Je comptais vivre heureux. L’amitié inaltérable de la femme du monde la plus respectable et la plus éclairée m’assurait mon bonheur à Cirey ; et la sûreté d’avoir en vous un ami intime à Paris, un correspondant fait pour mon esprit et pour mon cœur, me consolait de la rage de l’envie et des taches dont l’imposture noircit toujours les talents. J’avoue que j’eus le cœur percé quand vous me mandâtes que les injures infâmes dont l’abbé Desfontaines vous avait autrefois harcelé n’étaient pas de lui ; moi, qui sais aussi bien que vous qu’il en était l’auteur, je fus au désespoir de voir que vous ménagiez ce monstre. Je sus d’ailleurs qu’il vous avait montré ses mauvaises remarques[2] contre l’abbé d’Olivet, et que vous l’aviez proposé à Algarotti pour traduire le Neirtonianisme des Dames ; vous voilà bien payé. Vous auriez bien dû sentir qu’il y a certaines âmes féroces, incapables du moindre bien, et dont il faut s’éloigner pour jamais avec horreur ; mais aussi il y en a d’autres qui méritent un attachement sans variation et sans faiblesse.
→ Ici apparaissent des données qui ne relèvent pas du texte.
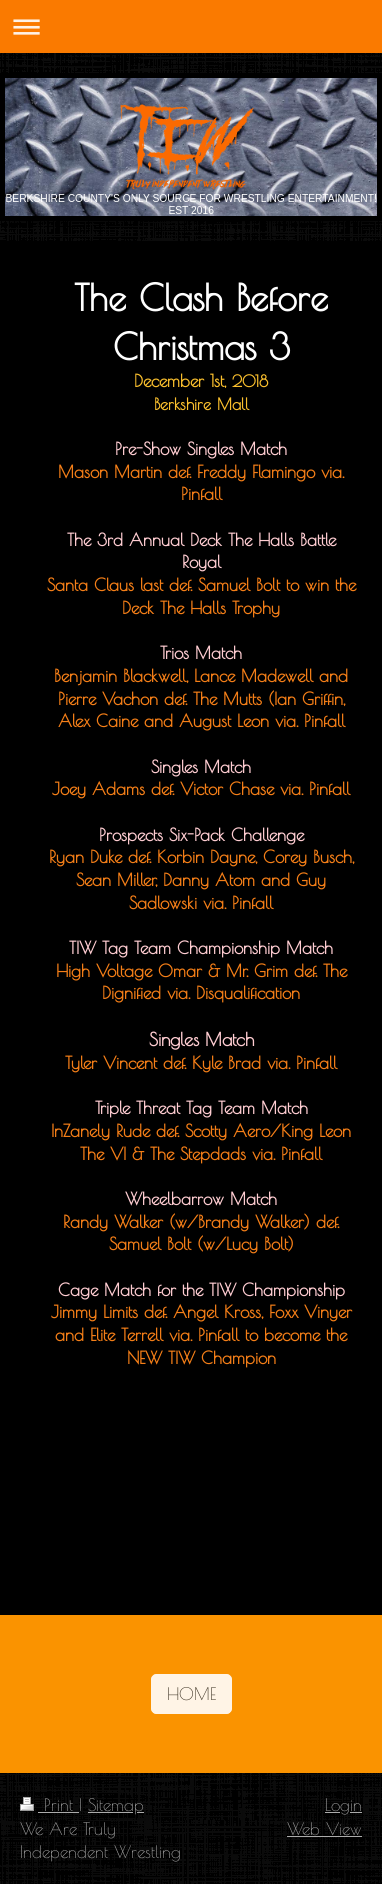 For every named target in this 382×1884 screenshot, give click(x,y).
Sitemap (116, 1804)
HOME (191, 1693)
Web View (324, 1828)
Je vous prie de me mander comment vous vous portez, et de compter toujours sur des sentiments inébranlables de ma part. Le même caractère qui m’a rendu inflexible pour les cœurs mal faits me rend tendre pour les âmes sensibles auxquelles il ne manque qu’un peu de fermeté.

Avez-vous enfin donné le commencement de mon Essai[3] à M. d’Argental ?

Qu’est-ce que Mahomet[4] ? Quid novi[5] ?

  1. Antiochus Cantemir, né à Constantinople en 1709, mort le 11 avril 1744, à Paris, où il était ministre plénipotentiaire de l’impératrice de Russie Élisabeth. Ce jeune prince était fils de Démétrius Cantemir. Voyez tome XVI, pages 273 et 521.
  2. Racine vengé… Voyez la lettre du 29 décembre 1738 à d’Olivet.
  3. l’Essai sur le Siècle de Louis XIV.
  4. Mahomet II, tragédie de La Noue, jouée pour la première fois le 23 février 1639.
  5. Après cette lettre est placée dans quelques éditions la lettre à M. ***, signée Malicorne, qui se trouve dans le tome II des Mélanges, page 25.